◆ **Exercise description**: Could you transcribe every record below exactly, leaving out the pictures?

Dataset entries:
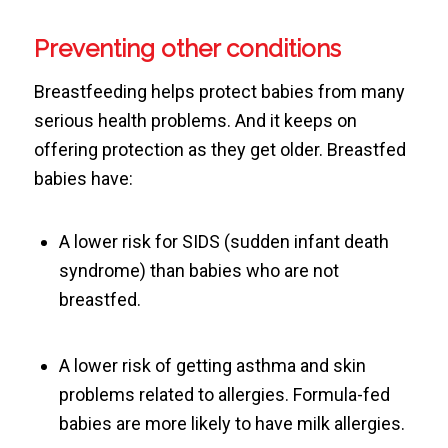
Preventing other conditions
Breastfeeding helps protect babies from many
serious health problems. And it keeps on
offering protection as they get older. Breastfed
babies have:
A lower risk for SIDS (sudden infant death
syndrome) than babies who are not
breastfed.
A lower risk of getting asthma and skin
problems related to allergies. Formula-fed
babies are more likely to have milk allergies.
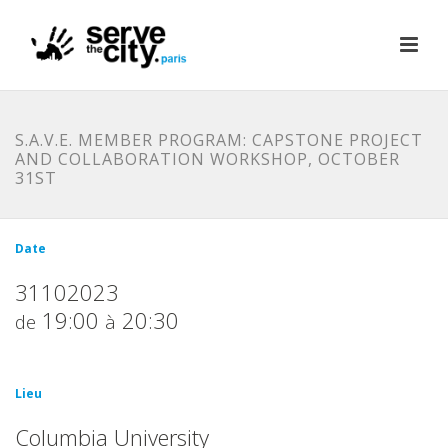
S.A.V.E. MEMBER PROGRAM: CAPSTONE PROJECT
AND COLLABORATION WORKSHOP, OCTOBER
31ST
Date
31102023
19:00
20:30
de
à
Lieu
Columbia University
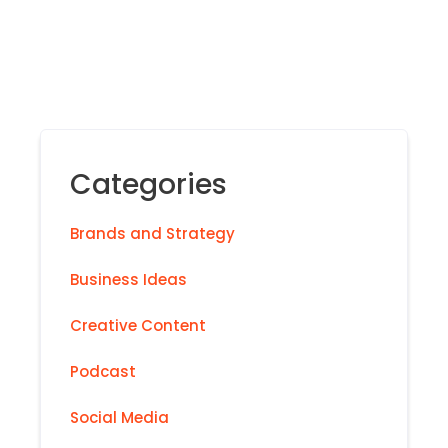
Categories
Brands and Strategy
Business Ideas
Creative Content
Podcast
Social Media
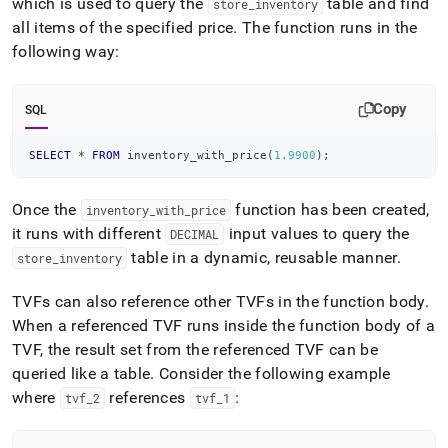
which is used to query the
table and find
store
_
inventory
all items of the specified price
.
The function runs in the
following way:
Copy
SQL
SELECT
*
FROM
 inventory_with_price
(
1.9900
)
;
Once the
function has been created,
inventory
_
with
_
price
it runs with different
input values to query the
DECIMAL
table in a dynamic, reusable manner
.
store
_
inventory
TVFs can also reference other TVFs in the function body
.
When a referenced TVF runs inside the function body of a
TVF, the result set from the referenced TVF can be
queried like a table
.
Consider the following example
where
references
:
tvf
_
2
tvf
_
1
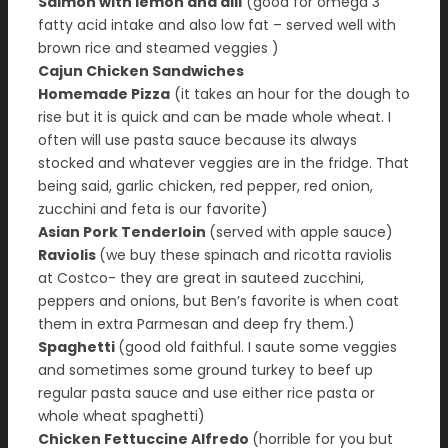
Salmon with lemon and dill
(good for omega 3
fatty acid intake and also low fat – served well with
brown rice and steamed veggies )
Cajun Chicken Sandwiches
Homemade Pizza
(it takes an hour for the dough to
rise but it is quick and can be made whole wheat. I
often will use pasta sauce because its always
stocked and whatever veggies are in the fridge. That
being said, garlic chicken, red pepper, red onion,
zucchini and feta is our favorite)
Asian Pork Tenderloin
(served with apple sauce)
Raviolis
(we buy these spinach and ricotta raviolis
at Costco- they are great in sauteed zucchini,
peppers and onions, but Ben’s favorite is when coat
them in extra Parmesan and deep fry them.)
Spaghetti
(good old faithful. I saute some veggies
and sometimes some ground turkey to beef up
regular pasta sauce and use either rice pasta or
whole wheat spaghetti)
Chicken Fettuccine Alfredo
(horrible for you but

◆ **Result below**:
Preventing other conditions
Breastfeeding helps protect babies from many
serious health problems. And it keeps on
offering protection as they get older. Breastfed
babies have:
A lower risk for SIDS (sudden infant death
syndrome) than babies who are not
breastfed.
A lower risk of getting asthma and skin
problems related to allergies. Formula-fed
babies are more likely to have milk allergies.
S.A.V.E. MEMBER PROGRAM: CAPSTONE PROJECT
AND COLLABORATION WORKSHOP, OCTOBER
31ST
Date
31102023
19:00
20:30
de
à
Lieu
Columbia University
Categories
Brands and Strategy
Business Ideas
Creative Content
Podcast
Social Media
which is used to query the
table and find
store
_
inventory
all items of the specified price
.
The function runs in the
following way:
Copy
SQL
SELECT
*
FROM
 inventory_with_price
(
1.9900
)
;
Once the
function has been created,
inventory
_
with
_
price
it runs with different
input values to query the
DECIMAL
table in a dynamic, reusable manner
.
store
_
inventory
TVFs can also reference other TVFs in the function body
.
When a referenced TVF runs inside the function body of a
TVF, the result set from the referenced TVF can be
queried like a table
.
Consider the following example
where
references
:
tvf
_
2
tvf
_
1
Salmon with lemon and dill
(good for omega 3
fatty acid intake and also low fat – served well with
brown rice and steamed veggies )
Cajun Chicken Sandwiches
Homemade Pizza
(it takes an hour for the dough to
rise but it is quick and can be made whole wheat. I
often will use pasta sauce because its always
stocked and whatever veggies are in the fridge. That
being said, garlic chicken, red pepper, red onion,
zucchini and feta is our favorite)
Asian Pork Tenderloin
(served with apple sauce)
Raviolis
(we buy these spinach and ricotta raviolis
at Costco- they are great in sauteed zucchini,
peppers and onions, but Ben’s favorite is when coat
them in extra Parmesan and deep fry them.)
Spaghetti
(good old faithful. I saute some veggies
and sometimes some ground turkey to beef up
regular pasta sauce and use either rice pasta or
whole wheat spaghetti)
Chicken Fettuccine Alfredo
(horrible for you but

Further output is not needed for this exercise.